ANTINOMIC LOCALIZED YET BROAD DENDRITIC COMPUTATION IN PURKINJE CELL DENDRITE REVEALED BY VOLTAGE IMAGING

Neurons receive numbers of synaptic inputs in their elaborate dendrite. How individual synaptic potentials travel through somatodendritic compartment and how they are integrated are central to neuronal computation. However, the spatial processing of voltage signals remains obscure, mainly because of the difficulty of simultaneous patch-clamp recordings from multiple points in a complex branching dendrite. Here, we expressed a genetically-encoded voltage indicator in cultured cerebellar Purkinje cells (PCs) and conducted voltage imaging of EPSPs evoked by spot laser uncaging of MNI-glutamate. EPSPs generated at a distal branch sharply attenuated in short distance (length constant ~ 30 micrometers) and surprisingly similar, substantial size of voltage changes were shared in the remaining wide dendritic area.

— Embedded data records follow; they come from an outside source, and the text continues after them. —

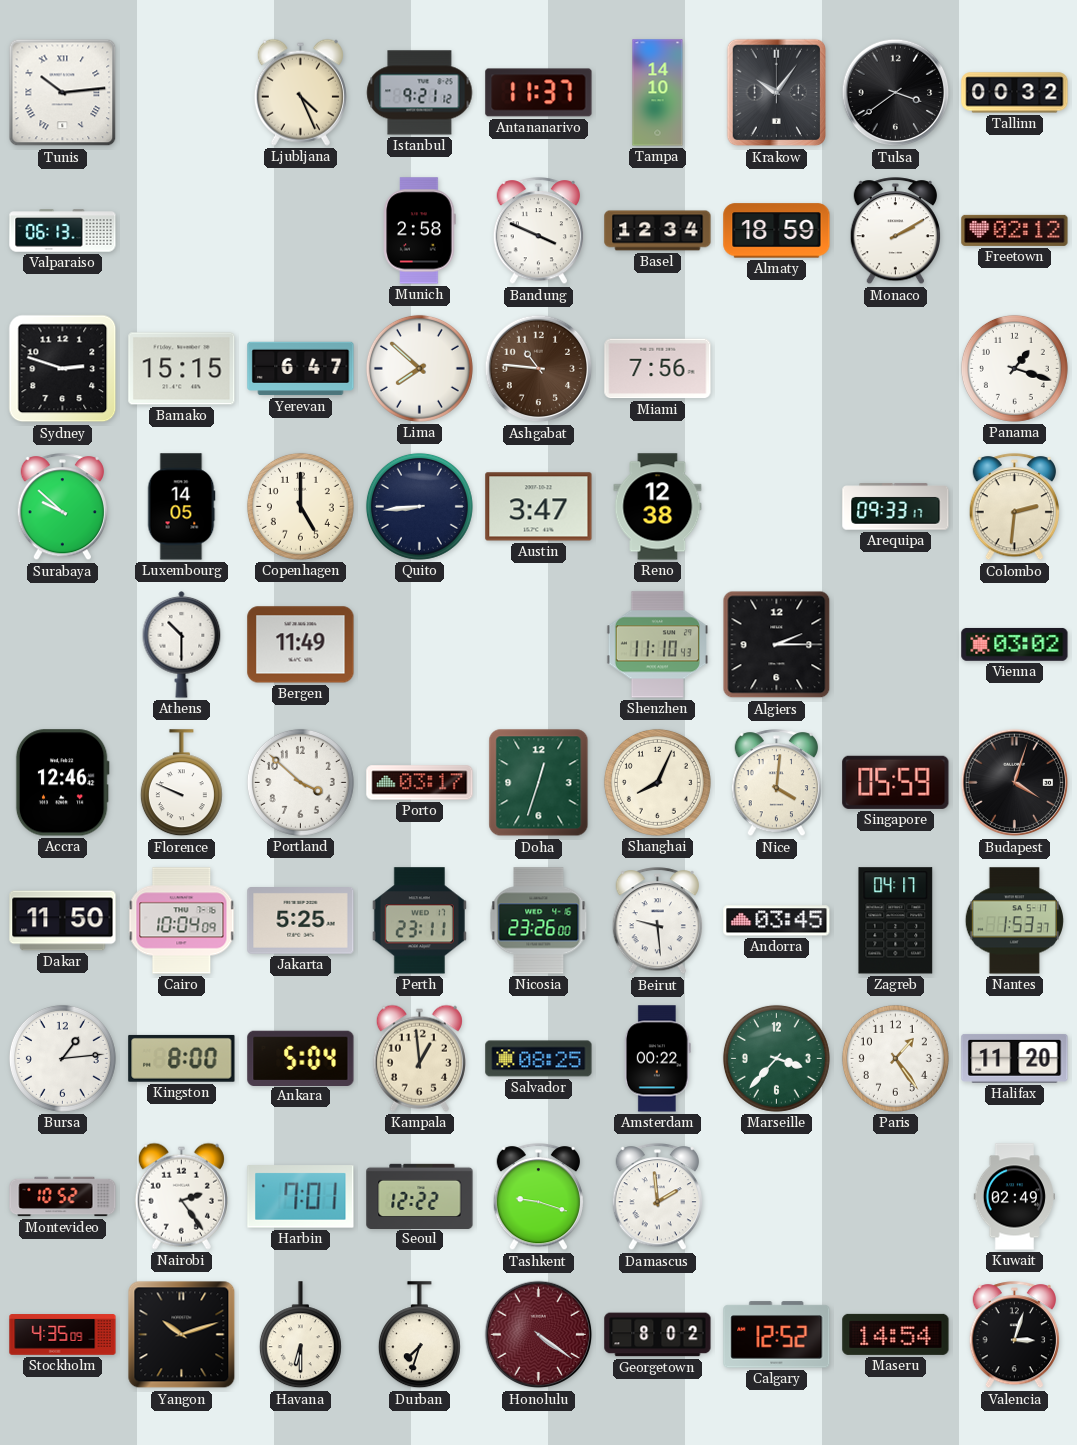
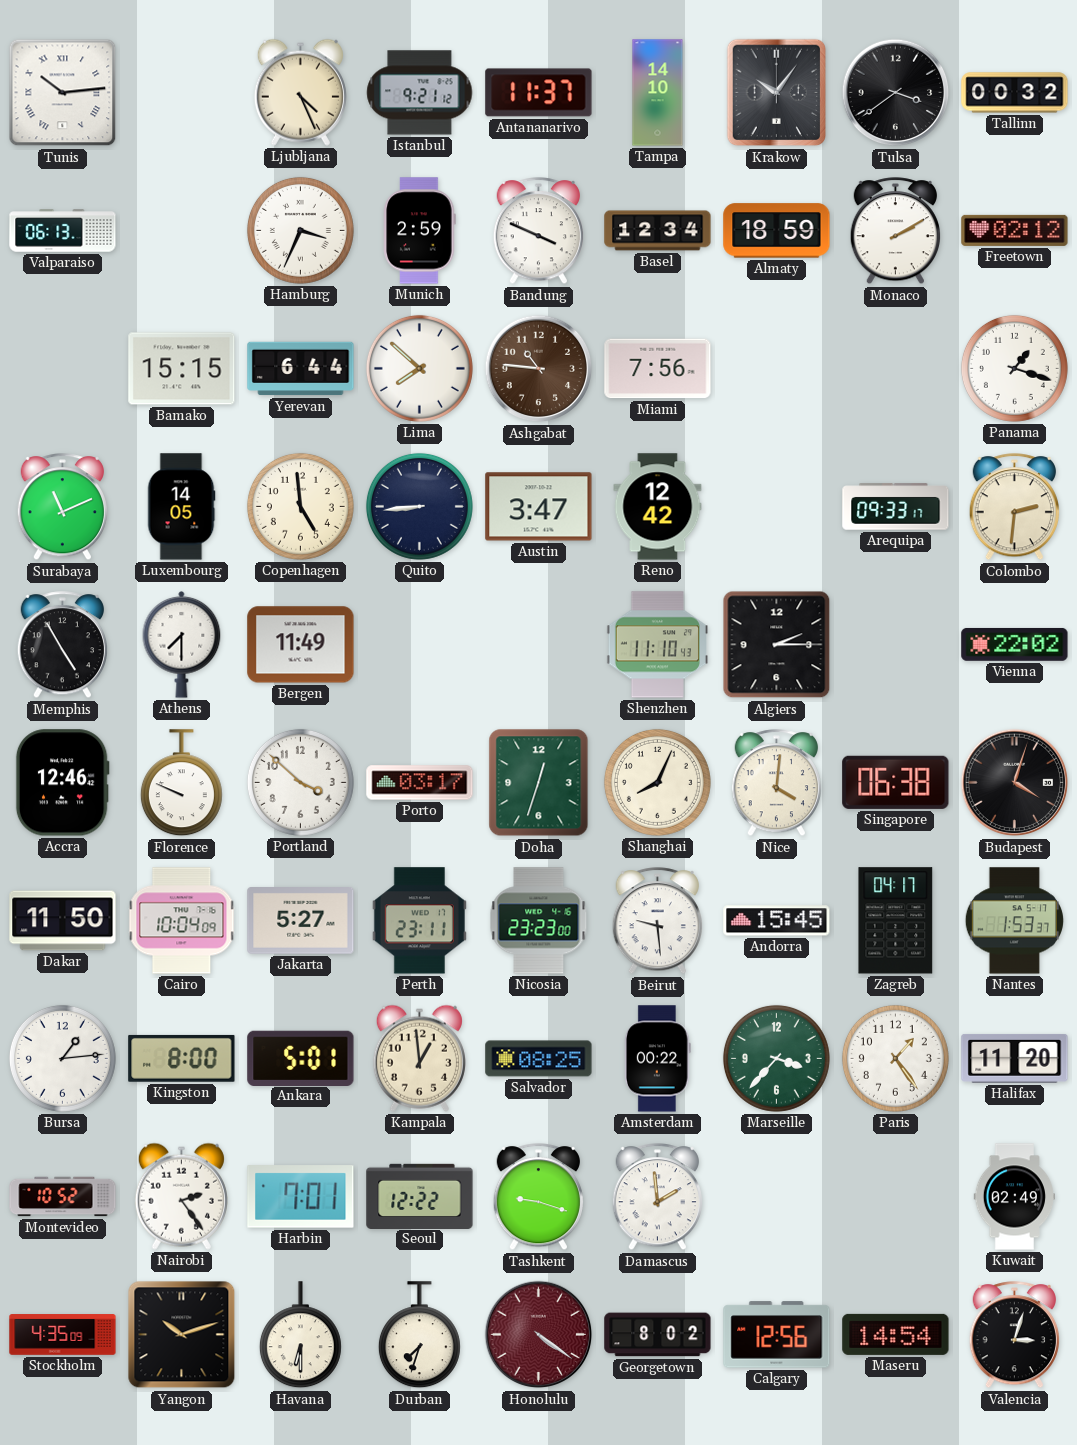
Hamburg: none -> 3:34
Munich: 2:58 -> 2:59
Sydney: 2:48 -> none
Yerevan: 6:47 -> 6:44
Surabaya: 9:52 -> 11:11
Copenhagen: 5:00 -> 4:59
Reno: 12:38 -> 12:42
Memphis: none -> 4:55
Athens: 10:30 -> 7:30
Vienna: 03:02 -> 22:02
Singapore: 05:59 -> 06:38
Jakarta: 5:25 -> 5:27
Nicosia: 23:26 -> 23:23
Andorra: 03:45 -> 15:45
Ankara: 5:04 -> 5:01
Calgary: 12:52 -> 12:56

Multi-compartmental model simulation revealed that the characteristic branching pattern of PC dendrite was the determinant factor for the EPSPs spreading pattern. We further examined the integration of EPSPs in PC dendrite using voltage and calcium imaging. EPSPs in response to simultaneous glutamate uncagings at two faraway branches showed spatial spreading pattern similar to the superimposed pattern of two individual ones. Increasing uncaging intensity and numbers triggered calcium spikes. The area of calcium rise was limited close to the area near the stimulated site, specified by the length constant for voltage signal attenuation. On the other hand, paired uncagings on a faraway branch decreased the stimulus intensity needed to evoke calcium spikes on a branch, highlighting inter-branch summation of synaptic inputs enabled by widespread voltage signals.